Me Hervé Témime (l’un des avocats de Denis Robert) : « C’est une très bonne décision, en particulier du fait que le tribunal a considéré que Denis Robert était protégé par des principes supérieurs qui sont ceux de la liberté de la presse, de la liberté d’information, de la liberté d’expression. Dans ce cadre il ne pouvait être condamné. ».

 

Pour sa part, le Comité de soutien à Denis Robert, qui continue de pourvoir aux frais divers qui ont frappé Denis Robert et sa famille, à la suite des poursuites intentées contre lui par Clearstream Banking, a diffusé le communiqué qui suit :

« 

J’avais pensé envoyer ce texte :

La justice a été rendue. Après plusieurs années d’épreuves, mon innocence a été reconnue.
Je pense à cet instant à ma famille qui a connu jour après jour la rumeur et la suspicion.
Je salue le courage du tribunal qui a su faire triompher la justice et le droit sur la politique.
Je suis fier d’être le citoyen d’un pays, la France, où l’esprit d’indépendance reste vivant.
Je n’ai aucune rancœur. Aucune rancune. Je veux tourner la page.
J’ai été blessé par l’image que l’on a voulu donner de la politique (journalisme), de l’engagement qui a été le mien, pendant 30 ans.
Et c’est vers l’avenir que je veux me tourner…”

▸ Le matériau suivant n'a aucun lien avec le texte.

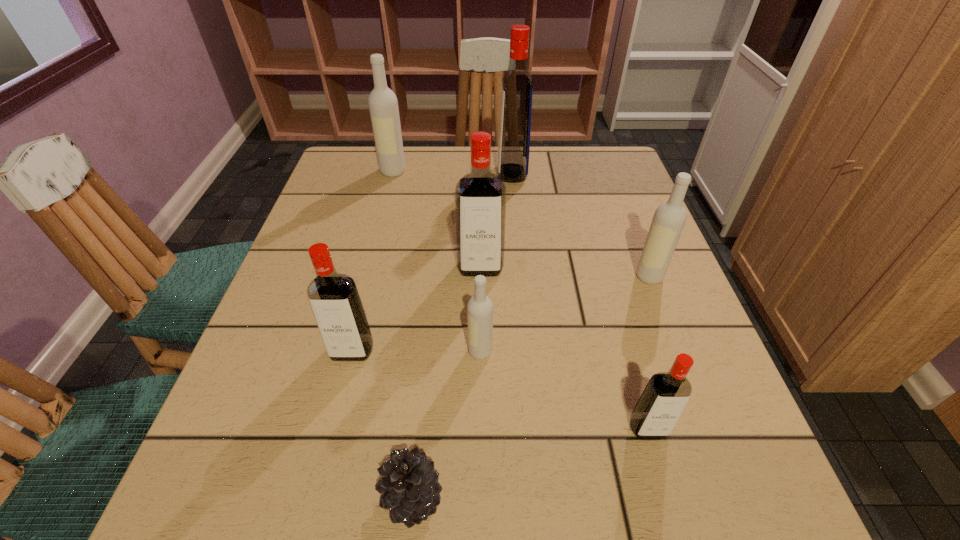 Locate an element on the screen. object that ranks as the closest to the third object from left to right is located at coordinates 334,299.

Identify the location of object that is the fourth closest one to the farthest white vodka. (480, 307).

Locate which vodka is the fifth closest to the rightmost white vodka. Please provide its 2D coordinates. Your answer should be formatted as a tuple, i.e. [(x, y)], where the tuple contains the x and y coordinates of a point satisfying the conditions above.

[(334, 299)]

Identify the location of vodka that is the fifth closest to the brown pinecone. The width and height of the screenshot is (960, 540). (669, 219).

Point out which red vodka is positioned as the third nearest to the rightmost object. Please provide its 2D coordinates. Your answer should be formatted as a tuple, i.e. [(x, y)], where the tuple contains the x and y coordinates of a point satisfying the conditions above.

[(517, 86)]

Identify the location of red vodka object that ranks as the second closest to the leftmost white vodka. The width and height of the screenshot is (960, 540). (480, 196).

You are a GUI agent. You are given a task and a screenshot of the screen. Output one action in this format:
    pyautogui.click(x=<x>, y=<y>)
    Task: Click on the white vodka that is the second closest to the smallest white vodka
    
    Given the screenshot: What is the action you would take?
    pyautogui.click(x=383, y=105)

Where is `white vodka identified as the second closest to the third farthest red vodka`? Image resolution: width=960 pixels, height=540 pixels. white vodka identified as the second closest to the third farthest red vodka is located at coordinates (669, 219).

Where is `vacant space that satisfies the following two spatial constraints: 1. on the front and back of the tallest object; 2. on the back side of the second smallest white vodka`? The width and height of the screenshot is (960, 540). vacant space that satisfies the following two spatial constraints: 1. on the front and back of the tallest object; 2. on the back side of the second smallest white vodka is located at coordinates (522, 276).

The width and height of the screenshot is (960, 540). I want to click on vacant space that satisfies the following two spatial constraints: 1. on the front and back of the biggest red vodka; 2. on the right side of the second biggest white vodka, so click(522, 276). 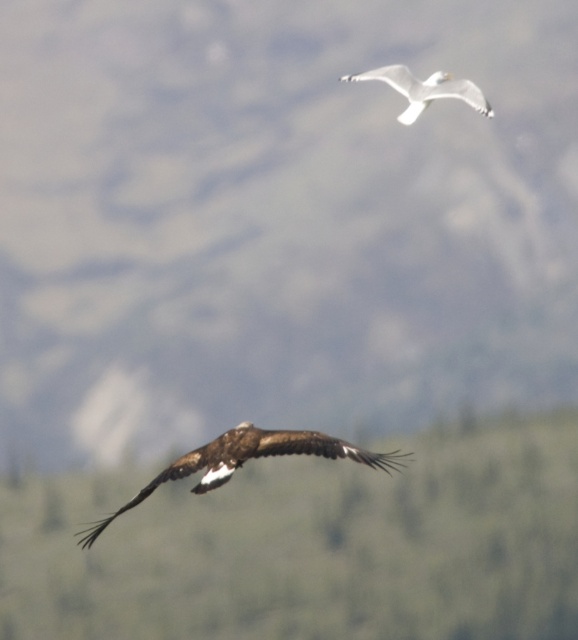 You are a photographer standing at the scene. You want to capture a photo of the brown textured tree at lower center. What is the approximate distance you need to set your camera lens to focus on the tree?

The brown textured tree at lower center is approximately 45.31 meters away from the viewer, so you should set your camera lens to focus at around 45.31 meters to capture it clearly.

You are a photographer trying to capture a photo of the brown feathered eagle at center. You notice there is a brown textured tree at lower center in your shot. Based on their positions, will the tree block your view of the eagle?

The brown textured tree at lower center is positioned on the left side of the brown feathered eagle at center, so it will not block your view of the eagle since it is to the side rather than directly in front.

You are a nature photographer trying to capture both the brown feathered eagle at center and the white matte bird at upper center in your shot. Based on their sizes in the image, which bird would appear larger in your photograph?

The brown feathered eagle at center appears larger in the photograph because it has a greater height compared to the white matte bird at upper center. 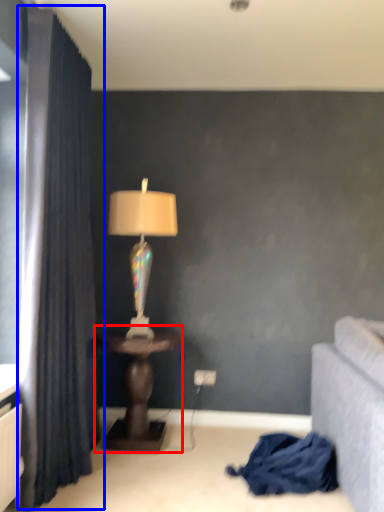 Question: Which point is further to the camera, table (highlighted by a red box) or curtain (highlighted by a blue box)?

Choices:
 (A) table
 (B) curtain

Answer: (A) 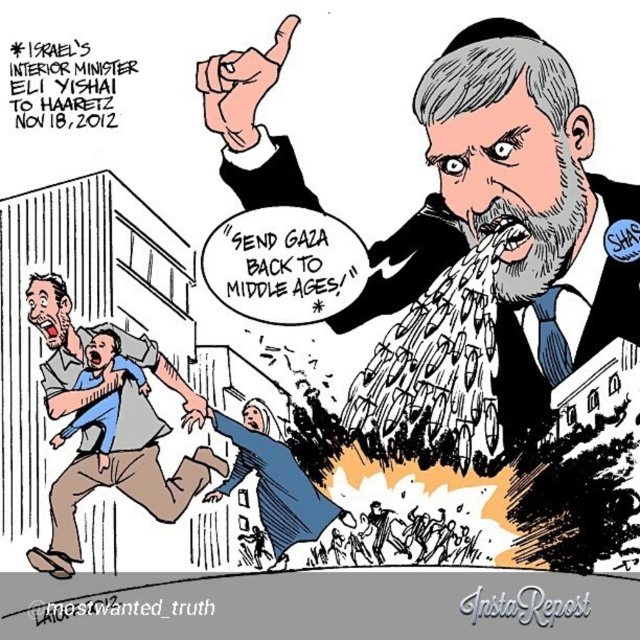 Locate an element on the screen. The image size is (640, 640). gray textured beard at center is located at coordinates (493, 260).

Between gray textured beard at center and blue cotton shirt at lower left, which one is positioned lower?

Positioned lower is blue cotton shirt at lower left.

In order to click on gray textured beard at center in this screenshot , I will do `click(493, 260)`.

Identify the location of gray textured beard at center. (493, 260). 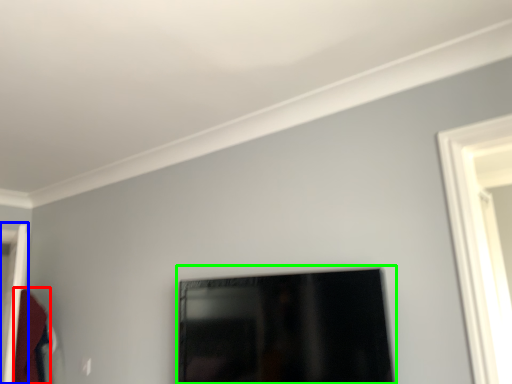 Question: Estimate the real-world distances between objects in this image. Which object is closer to robe (highlighted by a red box), door (highlighted by a blue box) or picture frame (highlighted by a green box)?

Choices:
 (A) door
 (B) picture frame

Answer: (A)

Mais c’est déjà fait, c’est de Dominique de Villepin…
Me concernant…
Je suis satisfait.
Heureux pour les centaines de milliers de personnes qui se sont inquiétées de voir qu’un journaliste pouvait être poursuivi en France pour avoir fait son travail.
Ce jugement crée une jurisprudence.
Il dit que les journalistes sont maintenant protégés par des principes supérieurs qui sont ceux de la liberté d’informer, la liberté de la presse et la liberté d’expression.
Je rappelle que c’est moi qui aie apporté la preuve que les fichiers à l’origine de ce scandale étaient des faux et la démonstration qu’il s’agissait de listings Clearstream manipulés.
Cela a totalement disculpé Clearstream qui – en remerciement – a porté plainte pour «
recel de vol ».
Si j’ai été sur le banc des accusés c’est surtout par la volonté d’une entreprise et de ses dirigeants.
En même temps, je n’ai jamais été autant sollicité, notamment par des acteurs internationaux
de la vie économique, sociale et politique.
Les demandes viennent de partout, de France mais aussi d’Espagne, d’Allemagne, des USA, d’Italie. Ils s’intéressent à l’affaire Clearstream, la vraie, celle d’une multinationale sur laquelle j’ai enquêté depuis 1999.
L’Affaire Clearstream (la 2) aurait pu s’appeler l’affaire Villepin/Sarkozy ou l’affaire des faux fichiers.
Cela aurait été plus simple pour moi. Mais bon
. ».

Même si sa condamnation n’est pas infâmante, les quatre mois assortis de sursis qui frappent Florian Bourges qui, a estimé le tribunal, « contrairement à ce qu’il prétend, ne pouvait ignorer le caractère confidentiel des documents extraits des serveurs » de Clearstream, peut surprendre. Le droit a ses raisons que la raison commune ne sait décrypter. Pour se faire une idée du rôle de Florian Bourges, écœuré par la manière dont le cabinet Arthur Andersen, qui l’employait, lui semblait avoir été instrumentalisé par Clearstream Banking pour enterrer l’enquête de Denis Robert, on se reportera utilement à la bande dessinée de la série L’Affaire des Affaires. Florian Bourges a été l’un des informateurs privilégiés de Denis Robert. Il n’a pas été « donné » par Denis Robert mais il s’est manifesté de lui-même.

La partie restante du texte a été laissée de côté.